Dropouts face loan dangers
Think the college student graduating with a load of debt has a problem?
Consider this: Not every college student graduates, and — outliers like Bill Gates and Steve Jobs notwithstanding — college dropouts tend to make way less than their cohorts with diplomas. To make matters worse, many of them are saddled with significant amounts of debt.
LendEDU, a private firm that connects students and their families with student loans and loan refinancing, in October surveyed 1,000 students who dropped out of college owing money and found that the average tab came to a whopping $13,930.
Of these indebted dropouts, 53 percent are currently making no payments, 35 percent haven’t made any payments since dropping out, and 47 percent are already in default.
Not surprisingly, more than 70 percent of those surveyed say they regret quitting college, and 64 percent are considering re-enrolling, with the bulk of those expressing the belief that they could have paid their debt faster had they been able to obtain a degree.
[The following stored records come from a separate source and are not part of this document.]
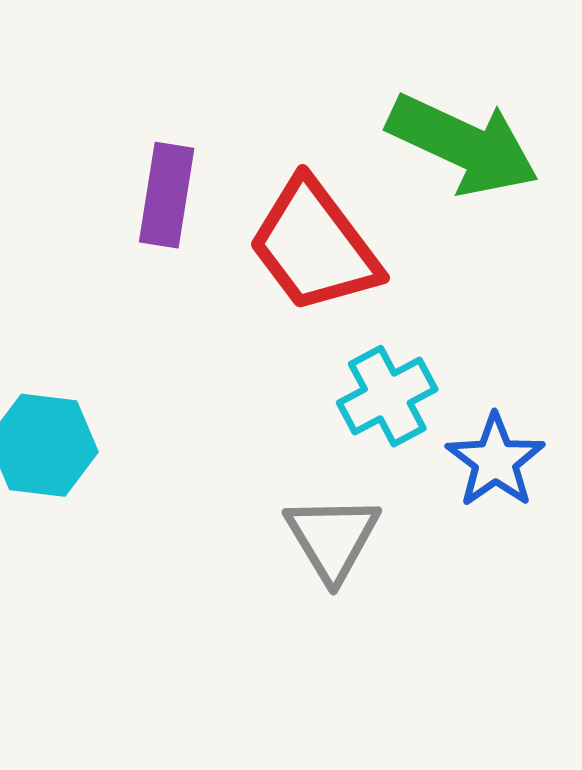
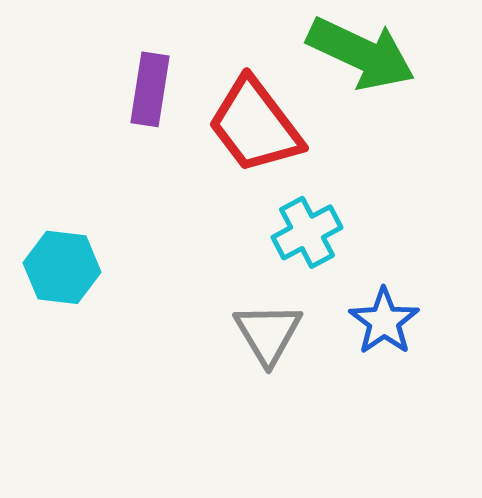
blue star: (495, 461) -> (384, 321), moved

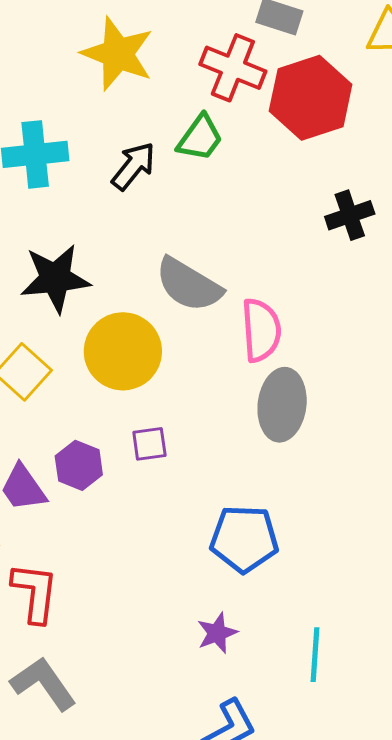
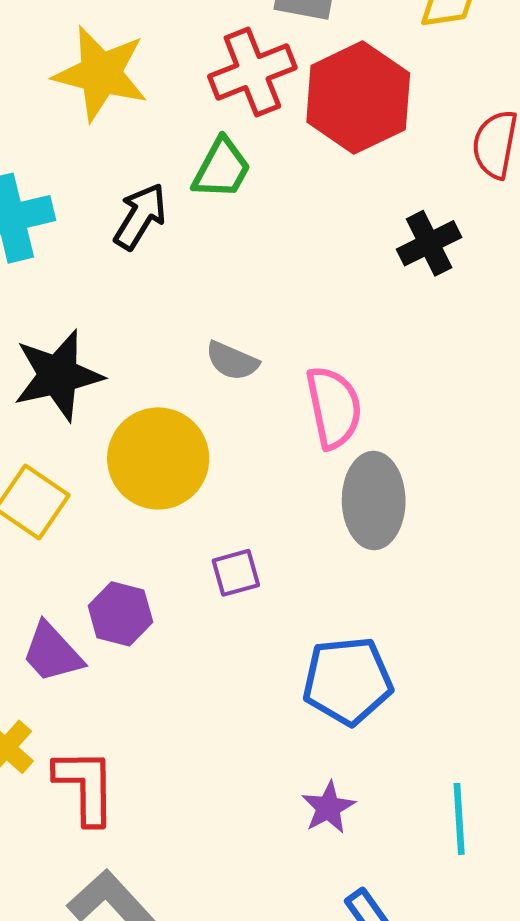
red cross: (233, 68) -> (252, 72), turned -36
gray semicircle: (189, 285) -> (232, 361), size x0.6
purple square: (149, 444) -> (236, 573), moved

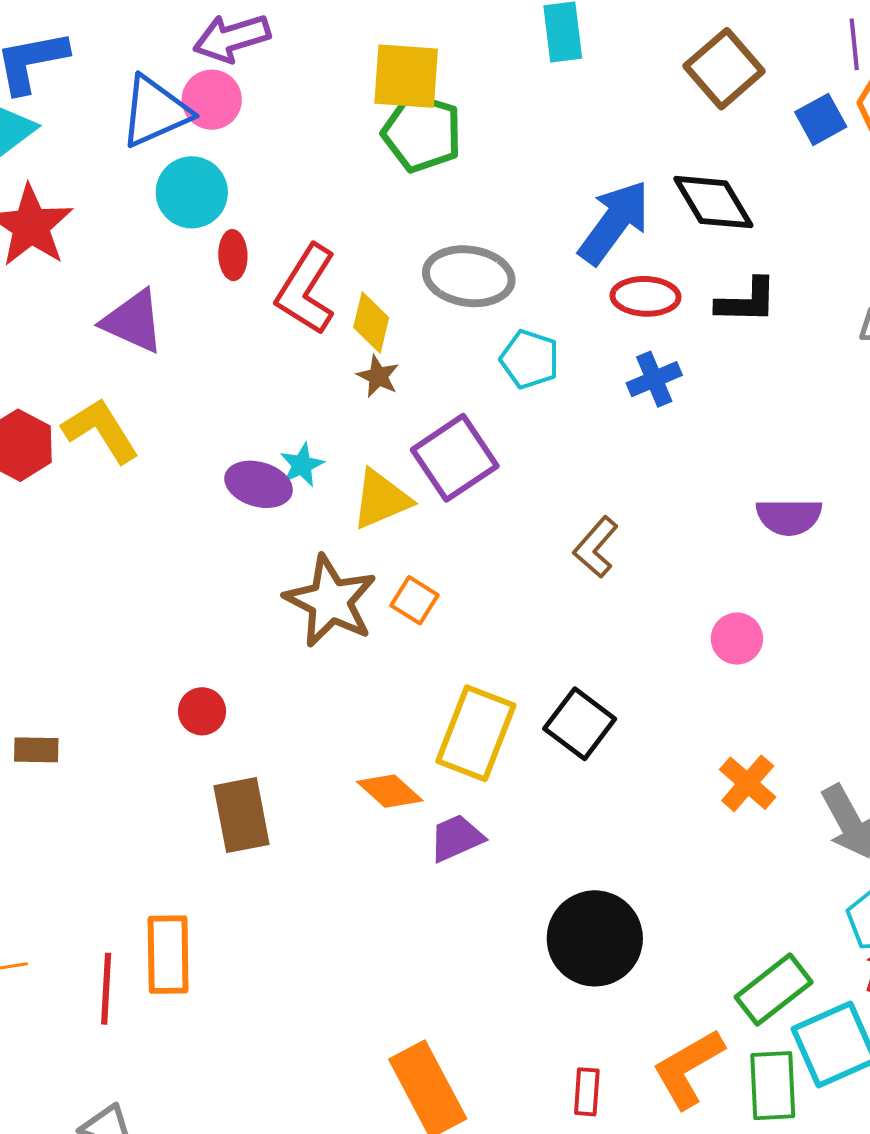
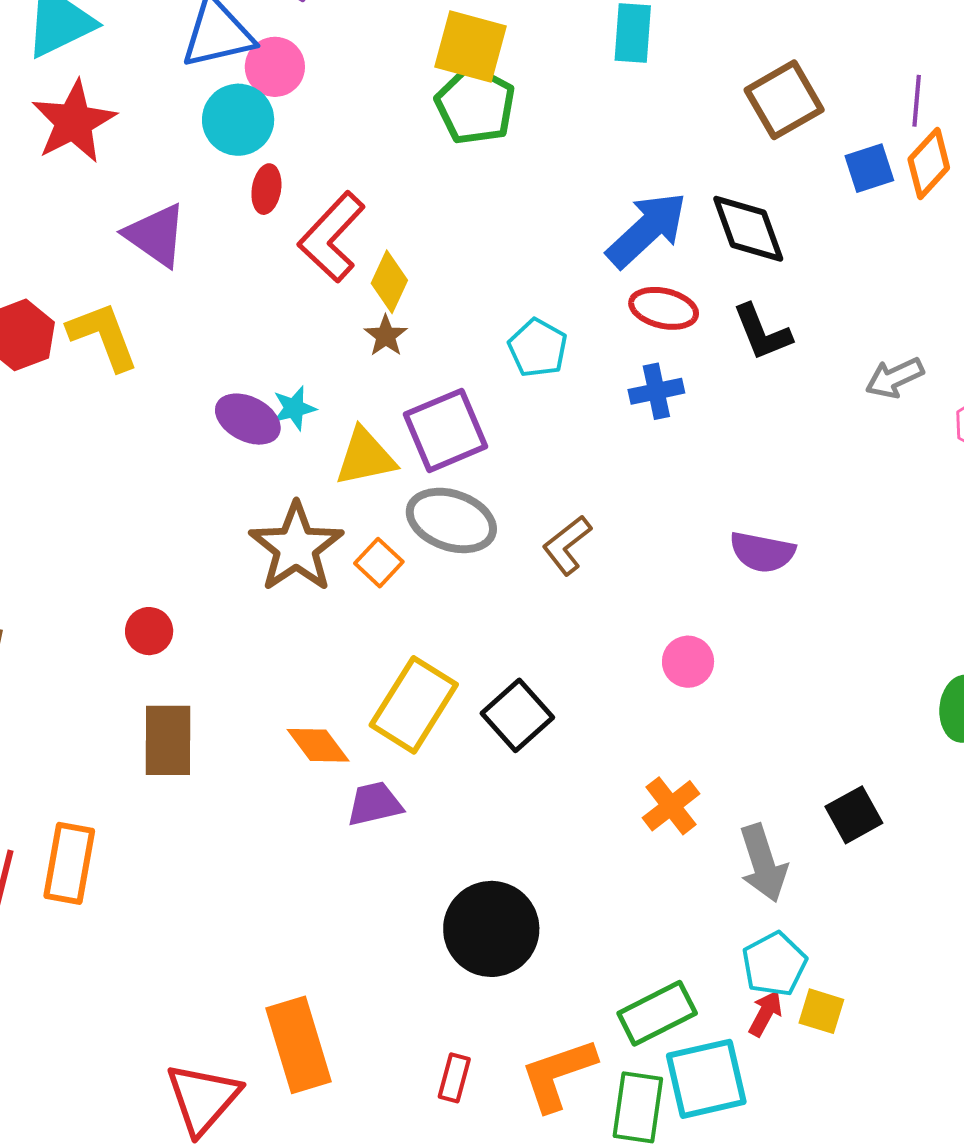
pink circle: (212, 100) -> (275, 67), moved
gray ellipse: (469, 276) -> (451, 520), moved
black L-shape: (747, 301) -> (762, 332), turned 56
“If you don’t get that degree, the picture gets very bleak,“says Nate Matherson, LendEDU cofounder and CEO. “Student loans are a very unique product in that you can’t declare them in bankruptcy.
“It’s definitely possible for students who drop out to pay back their loans,“he adds. “It’s just harder.”
Nine out of 10 student loans come under some form of government sponsorship or guarantee, and most of those outstanding charge about 6.8 percent interest, a figure that can be knocked down to an average 4.82 percent, says Matherson.
“The bottom line is, regardless of your circumstances, there’s a payment plan for a Direct Federal Loan that you should be able to afford unless you’re a deadbeat,” he says. “The people who are in trouble are the people who stick their head in the sand and don’t call their loan servicer and find out what their options are.”